This table presents a detailed breakdown of the Dual Feature Integration (DFi) module’s performance on the OIMHS dataset. It compares different configurations of DFI, including applying it to different stages of the U-Net architecture, against a baseline (no DFI). The results are presented for several evaluation metrics such as mIoU, Dice, ASSD, HD95, and AdjRand, for each of the four classes of the OIMHS dataset (Average, Macular Hole, Macular Edema, Choroid, Retinal). The best values for each metric are highlighted to show the optimal DFI configuration.

This table presents a comparison of the proposed uC 3DU-Net model’s performance against nine other state-of-the-art methods on two benchmark datasets for medical image segmentation: FLARE2021 and FeTA2021. The metrics used to evaluate performance include multiple measures relevant to the accuracy and efficiency of segmentation.

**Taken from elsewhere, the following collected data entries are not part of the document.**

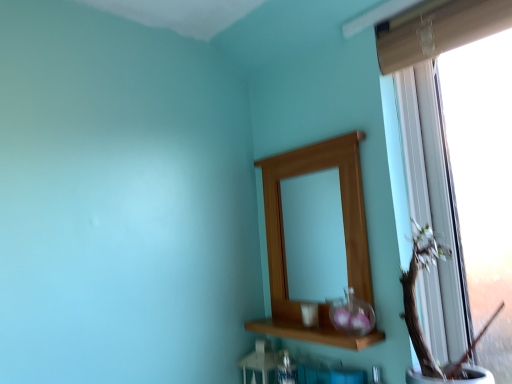 Question: Does point (x=300, y=326) appear closer or farther from the camera than point (x=355, y=311)?

Choices:
 (A) farther
 (B) closer

Answer: (A)

Question: Is wooden shelf at center taller or shorter than transparent glass vase at center?

Choices:
 (A) tall
 (B) short

Answer: (B)

Question: Estimate the real-world distances between objects in this image. Which object is closer to the wooden shelf at center?

Choices:
 (A) transparent glass vase at center
 (B) wooden mirror at upper center
 (C) wooden vase at right

Answer: (A)

Question: Which is nearer to the wooden mirror at upper center?

Choices:
 (A) transparent glass vase at center
 (B) wooden shelf at center
 (C) wooden vase at right

Answer: (B) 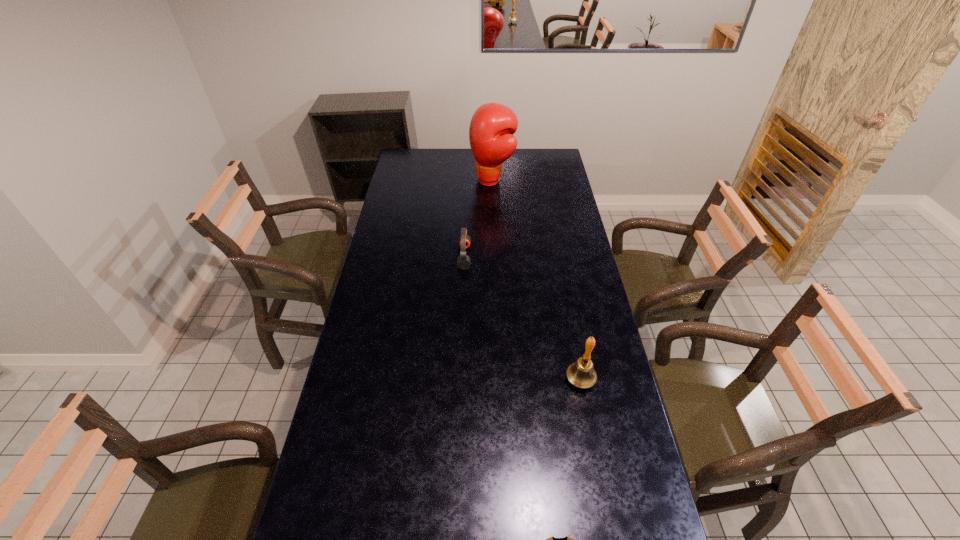 Locate an element on the screen. boxing glove is located at coordinates (492, 126).

Identify the location of the farthest object. (492, 126).

At what (x,y) coordinates should I click in order to perform the action: click on the third farthest object. Please return your answer as a coordinate pair (x, y). The height and width of the screenshot is (540, 960). Looking at the image, I should click on (581, 374).

Find the location of a particular element. the rightmost object is located at coordinates (581, 374).

The width and height of the screenshot is (960, 540). Identify the location of the third nearest object. (464, 241).

I want to click on earphone, so click(x=464, y=241).

The width and height of the screenshot is (960, 540). I want to click on vacant space located 0.160m on the striking surface of the boxing glove, so click(440, 180).

I want to click on vacant area located 0.250m on the striking surface of the boxing glove, so click(422, 180).

Where is `blank area located on the striking surface of the boxing glove`? This screenshot has width=960, height=540. blank area located on the striking surface of the boxing glove is located at coordinates (453, 180).

Locate an element on the screen. vacant space situated 0.200m on the back of the rightmost object is located at coordinates (569, 321). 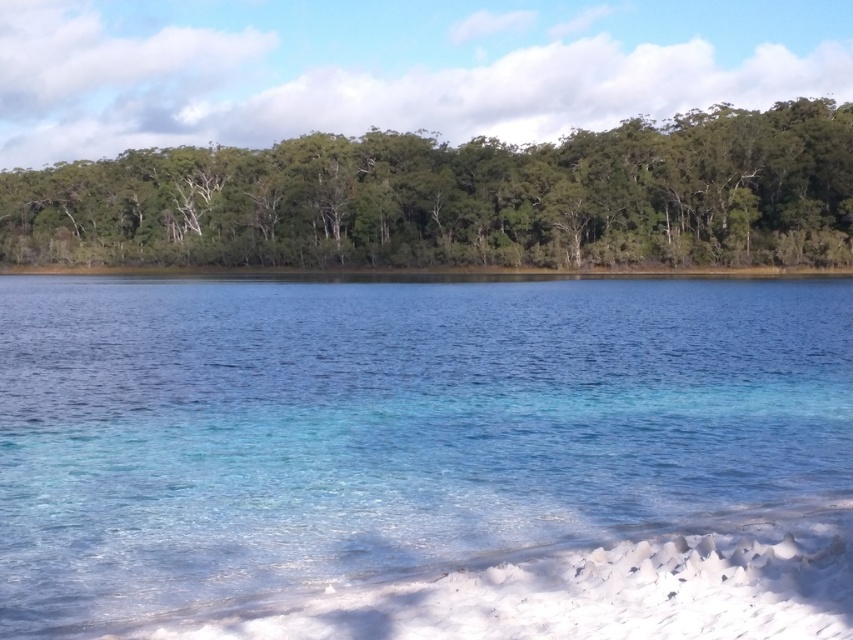 Question: Which point appears closest to the camera in this image?

Choices:
 (A) (778, 202)
 (B) (431, 576)

Answer: (B)

Question: Does clear glass water at center appear on the right side of green leafy trees at upper center?

Choices:
 (A) yes
 (B) no

Answer: (A)

Question: Among these objects, which one is farthest from the camera?

Choices:
 (A) clear glass water at center
 (B) green leafy trees at upper center

Answer: (B)

Question: Observing the image, what is the correct spatial positioning of clear glass water at center in reference to green leafy trees at upper center?

Choices:
 (A) left
 (B) right

Answer: (B)

Question: In this image, where is clear glass water at center located relative to green leafy trees at upper center?

Choices:
 (A) above
 (B) below

Answer: (B) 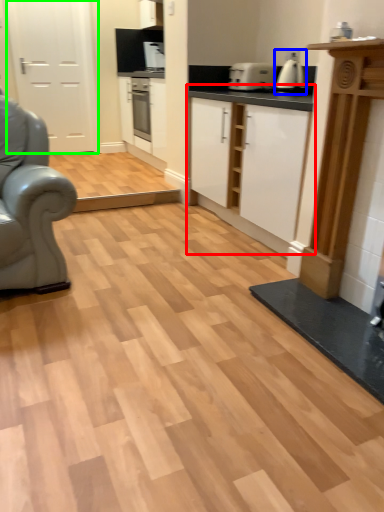 Question: Which object is the closest to the cabinetry (highlighted by a red box)? Choose among these: coffee machine (highlighted by a blue box) or door (highlighted by a green box).

Choices:
 (A) coffee machine
 (B) door

Answer: (A) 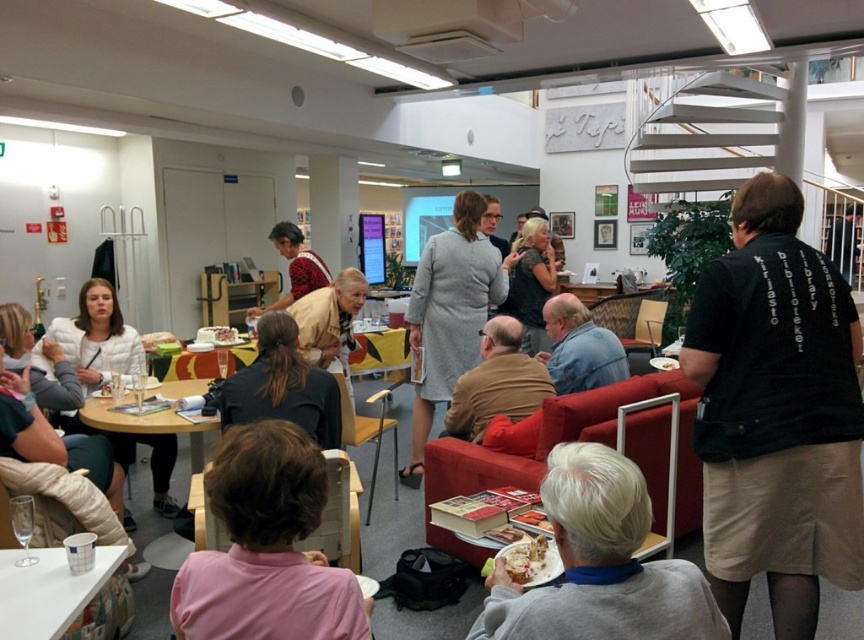 Question: Among these objects, which one is farthest from the camera?

Choices:
 (A) matte red dress at center
 (B) white cake at center

Answer: (B)

Question: Which of the following is the farthest from the observer?

Choices:
 (A) (87, 385)
 (B) (643, 516)
 (C) (462, 381)
 (D) (294, 296)

Answer: (D)

Question: Which point is closer to the camera?

Choices:
 (A) (261, 460)
 (B) (513, 304)
 (C) (756, 300)

Answer: (A)

Question: Where is pink fabric shirt at lower left located in relation to black dress at center in the image?

Choices:
 (A) below
 (B) above

Answer: (A)

Question: From the image, what is the correct spatial relationship of matte red dress at center in relation to white cake with frosting at center?

Choices:
 (A) right
 (B) left

Answer: (A)

Question: Can you confirm if black dress at center is positioned to the right of wooden table at center?

Choices:
 (A) yes
 (B) no

Answer: (A) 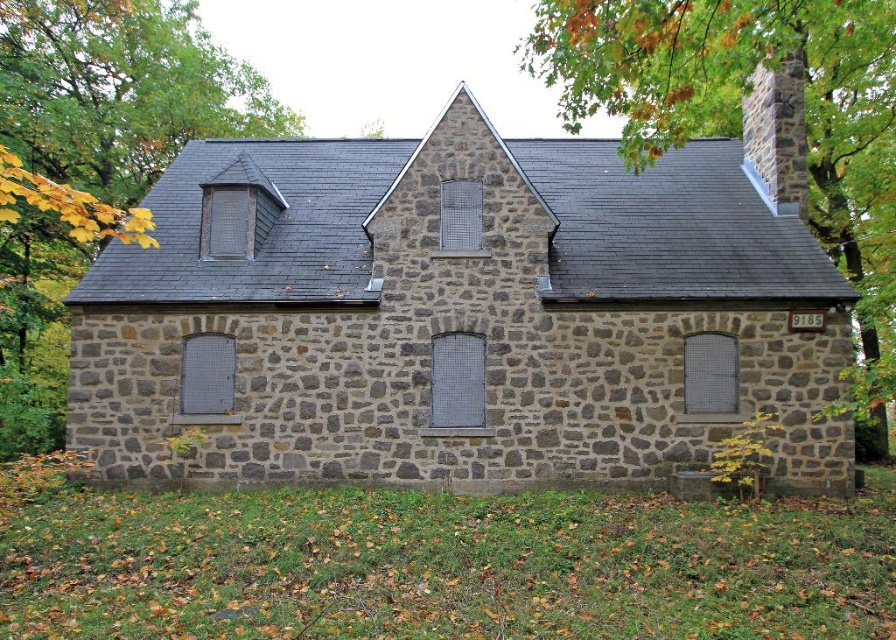 Question: Is the position of gray stone chapel at center less distant than that of stone chimney at upper right?

Choices:
 (A) no
 (B) yes

Answer: (B)

Question: Which point is closer to the camera?

Choices:
 (A) (764, 141)
 (B) (204, 337)
 (C) (564, 54)

Answer: (C)

Question: Which of these objects is positioned closest to the gray stone chapel at center?

Choices:
 (A) stone chimney at upper right
 (B) green leafy tree at upper right

Answer: (A)

Question: Can you confirm if green leafy tree at upper right is positioned above stone chimney at upper right?

Choices:
 (A) yes
 (B) no

Answer: (A)

Question: Estimate the real-world distances between objects in this image. Which object is closer to the green leafy tree at upper right?

Choices:
 (A) stone chimney at upper right
 (B) gray stone chapel at center

Answer: (A)

Question: Does green leafy tree at upper right appear under stone chimney at upper right?

Choices:
 (A) no
 (B) yes

Answer: (A) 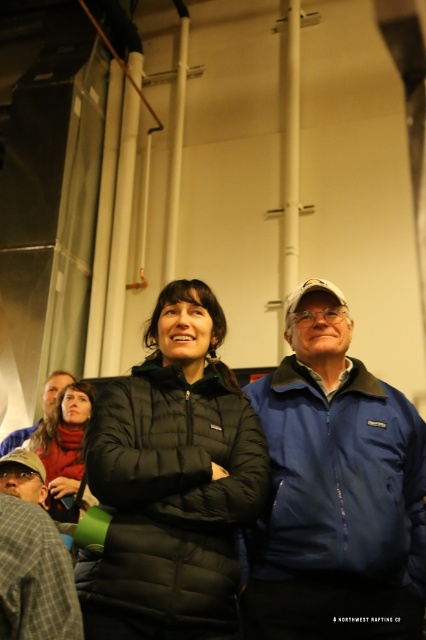 Who is more distant from viewer, (123, 448) or (69, 380)?

The point (69, 380) is more distant.

The image size is (426, 640). Identify the location of black puffer jacket at center. (169, 502).

Looking at this image, who is shorter, blue fleece jacket at center or black puffer jacket at center?

black puffer jacket at center

Is blue fleece jacket at center taller than black puffer jacket at center?

Yes, blue fleece jacket at center is taller than black puffer jacket at center.

Does point (261, 593) lie in front of point (184, 611)?

That is False.

Image resolution: width=426 pixels, height=640 pixels. Find the location of `blue fleece jacket at center`. blue fleece jacket at center is located at coordinates (336, 490).

Who is positioned more to the left, blue fleece jacket at center or plaid wool jacket at lower left?

From the viewer's perspective, plaid wool jacket at lower left appears more on the left side.

The height and width of the screenshot is (640, 426). What do you see at coordinates (336, 490) in the screenshot?
I see `blue fleece jacket at center` at bounding box center [336, 490].

Which is in front, point (388, 481) or point (40, 636)?

Point (40, 636)

Locate an element on the screen. blue fleece jacket at center is located at coordinates (336, 490). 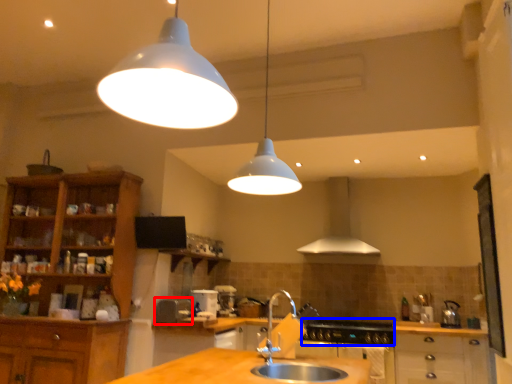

The best performance is highlighted in bold for each metric, allowing for easy identification of the top performing models and comparison across different evaluation metrics. Part of the data is taken from reference [56].

This table presents the ablation study results on the OIMHS dataset, showing the impact of integrating the U-shaped Connection (uC) at different stages of the 3D U-Net architecture. It compares the performance metrics (mIoU, Dice, ASSD, HD95, AdjRand) across various configurations, demonstrating the effectiveness of the uC module in enhancing the model’s ability to capture axial-slice plane features. The results show how the choice of uC integration stage significantly influences the overall performance. The row with uC integration in stages 1, 2, and 3, combined with the Dual Feature Integration (DFi) module, achieves the best results.

This table presents a comparison of the performance of three different models (3D U-Net, 3D U-Net + 3D uC, and 3D U-Net + 2D uC) across various channel depths on the OIMHS dataset. The table shows the number of parameters, FLOPs, mIoU, Dice, ASSD, HD95, and AdjRand for each model and channel depth. The best results for each metric are highlighted in bold, allowing for easy comparison of model performance and efficiency.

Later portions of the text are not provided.